Given n non-negative integers representing an elevation map where the width of each bar is 1, compute how much water it is able to trap after raining.
For example,
Given [0,1,0,2,1,0,1,3,2,1,2,1], return 6.

这道题来源于leetcode,据说是一道Google的面试题,这儿给出一种比较简单的解法:先计算柱状图的凸包面积,然后减去柱状图本身的面积,就是所能存储水的多少。
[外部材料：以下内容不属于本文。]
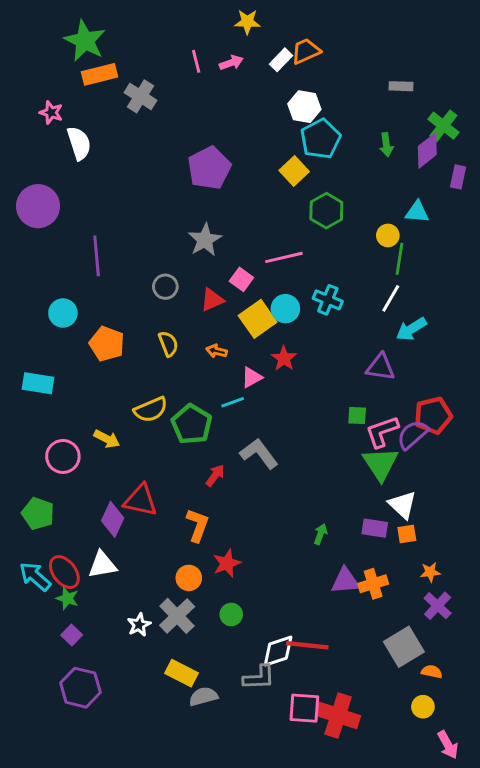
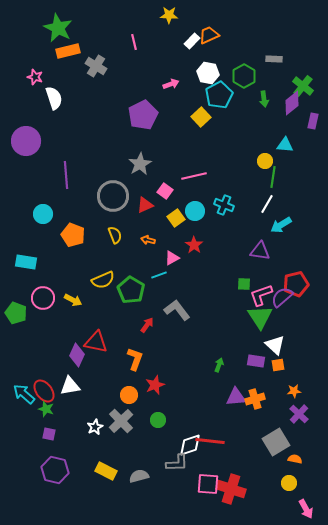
pink arrow: (231, 63) -> (171, 84), moved
green hexagon: (326, 211) -> (244, 76), moved
gray circle: (165, 287) -> (113, 196), size x1.8
yellow square: (258, 319) -> (176, 218), size x0.7
pink circle: (63, 456) -> (43, 298), moved
green pentagon: (38, 514) -> (16, 313), moved
purple square: (72, 635) -> (49, 434), turned -32
yellow rectangle: (181, 673) -> (106, 471), moved

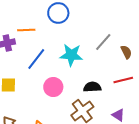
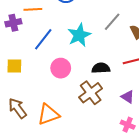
cyan star: (71, 55) -> (79, 35), turned -30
时间复杂度:O(n),空间复杂度:O(1)。

class Solution {
//O(n) algorithm
public:
    int trap(int A[], int n) {
        // Start typing your C/C++ solution below
        // DO NOT write int main() function
        if(n<=2)
            return 0;
        int sum=A[0],mi=0;
        for(int i=1;i<n;i++)
        {
            sum+=A[i];
            if(A[i]>A[mi])
                mi=i;
        }
        int left=0,right=0,min=0;
        for(int i=1;i<=mi;i++)
            if(A[i]>=A[min])
            {
                left+=A[min]*(i-min);
                min=i;
            }
        min=n-1;
        for(int j=n-2;j>=mi;j--)
            if(A[j]>=A[min])
            {
                right+=A[min]*(min-j);
                min=j;
            }
        return left+right+A[mi]-sum;
    }
};

1 Response
Add your response

mine is faster

int landscape[] = {0,1,0,2,1,0,1,3,2,1,2,1};
int units = 0 ;
int startBarrrerPos = 0;

int size = sizeof(landscape)/ sizeof(int);

for(int i = 0; i < size-1; i++)
{
if ( landscape[i] >= landscape[startBarrrerPos])
{
startBarrrerPos=i;
continue;
}

if ( landscape[i+1] > landscape[i])
{
    int increment = (min(landscape[i+1], landscape[startBarrrerPos])) - landscape[i];

    if ( landscape[i+1]>= landscape[startBarrrerPos] )
        units+= increment * ((i+1 ) -(startBarrrerPos+1));
    else 
        units+=  increment;
}

}

over 1 year ago ·